61st New York Film Festival - "Going To Mars: The Nikki Giovanni Project"

Source: Michael Loccisano / Getty

This is how I remember Nikki Giovanni, and her quick eyes and humor, her smile as wide and as brilliant as the belief she had in us Black people. Nikki died on Monday, something still too hard for those of us who don’t know a world without her, to fully understand. She was our national poet. Our national treasure. And she was these despite an America that said she’d be neither.

Nikki Giovanni was a Gemini, born beneath a June 7 sun, born onto a blood-soaked land called Knoxville, Tennessee. It was a city three driving hours from Pulaski, Tennessee, the place where the Klan was spawned. By the time Yolande Cornelia “Nikki” Giovanni Jr. took her first breath, more than 2,000 people were known to have been lynched across the failed Confederate States of America. Tennessee rounded out the top eight of the most lawless, racist and deadly.
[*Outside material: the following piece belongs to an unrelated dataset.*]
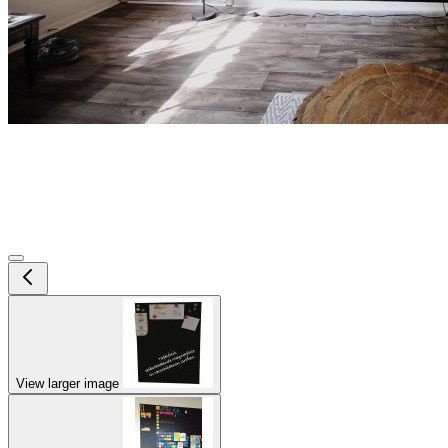
View larger image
The terror and the tenacity that must have defined those who held hard memories of that land, for Nikki, may have been mitigated by the freedom water of the Ohio River that flowed through the Cincinnati of her later childhood. Her parents moved the family to the city and then other parts of the state until Nikki was ready for high school back in Knoxville, back with her Grandparents.

She soared in that all-Black bubble and was admitted to college early–before even completing her high school studies. She’d chosen Fisk, her Grandfather’s alma mater, and there she started a literary journal–and the school’s SNCC chapter. She graduated with an honors degree in history in 1967.
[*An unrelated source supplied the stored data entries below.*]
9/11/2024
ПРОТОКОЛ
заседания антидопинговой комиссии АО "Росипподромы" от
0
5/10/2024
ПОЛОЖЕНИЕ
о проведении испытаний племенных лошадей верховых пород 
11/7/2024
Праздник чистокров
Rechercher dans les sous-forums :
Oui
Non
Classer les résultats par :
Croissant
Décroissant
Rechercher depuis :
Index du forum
And at every point, she was a poet, a role she embraced most fully, perhaps when her beloved Grandmother passed away. Instead of turning into herself in that space of pain, she turned outward, toward us and invited us to join her on a journey when she wrote in her first collection, 1968’s Black Feeling, Black Talk:

I’m into my Black Thing
And it’s filling all
My empty spots

And when she offered one of the most quoted lines of verse written during the extraordinary Black Power and Black Arts periods of the late 1960s and 1970s, Nikki reminded us in what many consider her greatest poem, “Nikki-Rosa,” that:

Black love is Black wealth

We knew her words then weren’t simply a beautiful turn of verse. They were a call to action. They were a mandate.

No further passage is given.